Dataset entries
▬▬▬▬▬▬
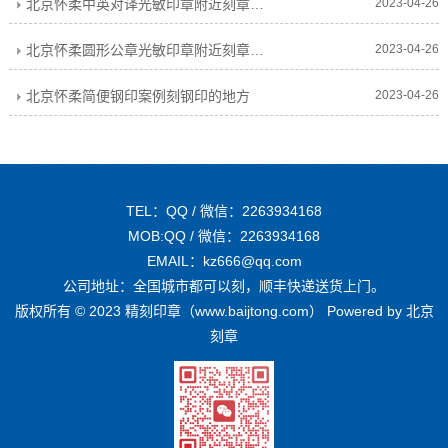
北京怀柔中英对译光敏印章附近刻章的地方
2023-04-26
北京怀柔圆形公章光敏印章附近刻章的地方
2023-04-26
北京怀柔简便钢印案例刻钢印的地方
2023-04-26
TEL：QQ / 微信：2263934168
MOB:QQ / 微信：2263934168
EMAIL：kz666@qq.com
公司地址：全国城市都可以刻，顺丰快递送货上门。
版权所有 © 2023 精刻印章（www.baijtong.com） Powered by
北京
刻章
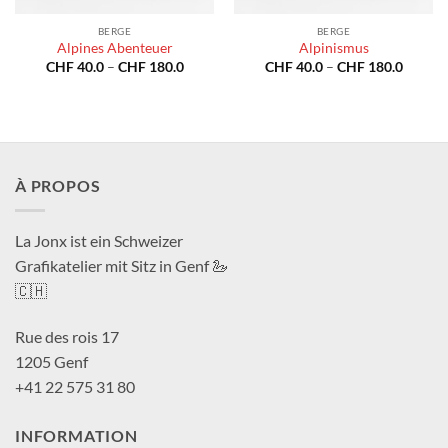
BERGE
BERGE
Alpines Abenteuer
Alpinismus
Preisspanne:
Preiss
CHF
40.0
–
CHF
180.0
CHF
40.0
–
CHF
180.0
CHF 40.0
CHF 40
bis
bis
CHF 180.0
CHF 18
À PROPOS
La Jonx ist ein Schweizer
Grafikatelier mit Sitz in Genf 🦢
🇨🇭
Rue des rois 17
1205 Genf
+41 22 575 31 80
INFORMATION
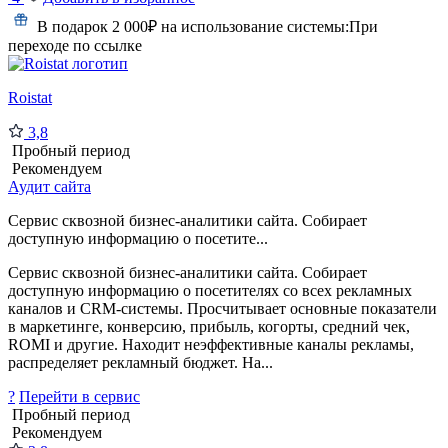
В подарок 2 000₽ на использование системы:
При
переходе по ссылке
Roistat
3,8
Пробный период
Рекомендуем
Аудит сайта
Сервис сквозной бизнес-аналитики сайта. Собирает
доступную информацию о посетите...
Сервис сквозной бизнес-аналитики сайта. Собирает
доступную информацию о посетителях со всех рекламных
каналов и CRM-системы. Просчитывает основные показатели
в маркетинге, конверсию, прибыль, когорты, средний чек,
ROMI и другие. Находит неэффективные каналы рекламы,
распределяет рекламный бюджет. На...
?
Перейти в сервис
Пробный период
Рекомендуем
▬▬▬▬▬▬
**WORK REQUEST**
Omit the pictures and write out the remaining data exactly.

**SOLUTION TO THE PROBLEM**
北京怀柔中英对译光敏印章附近刻章的地方
2023-04-26
北京怀柔圆形公章光敏印章附近刻章的地方
2023-04-26
北京怀柔简便钢印案例刻钢印的地方
2023-04-26
TEL：QQ / 微信：2263934168
MOB:QQ / 微信：2263934168
EMAIL：kz666@qq.com
公司地址：全国城市都可以刻，顺丰快递送货上门。
版权所有 © 2023 精刻印章（www.baijtong.com） Powered by
北京
刻章
BERGE
BERGE
Alpines Abenteuer
Alpinismus
Preisspanne:
Preiss
CHF
40.0
–
CHF
180.0
CHF
40.0
–
CHF
180.0
CHF 40.0
CHF 40
bis
bis
CHF 180.0
CHF 18
À PROPOS
La Jonx ist ein Schweizer
Grafikatelier mit Sitz in Genf 🦢
🇨🇭
Rue des rois 17
1205 Genf
+41 22 575 31 80
INFORMATION
В подарок 2 000₽ на использование системы:
При
переходе по ссылке
Roistat
3,8
Пробный период
Рекомендуем
Аудит сайта
Сервис сквозной бизнес-аналитики сайта. Собирает
доступную информацию о посетите...
Сервис сквозной бизнес-аналитики сайта. Собирает
доступную информацию о посетителях со всех рекламных
каналов и CRM-системы. Просчитывает основные показатели
в маркетинге, конверсию, прибыль, когорты, средний чек,
ROMI и другие. Находит неэффективные каналы рекламы,
распределяет рекламный бюджет. На...
?
Перейти в сервис
Пробный период
Рекомендуем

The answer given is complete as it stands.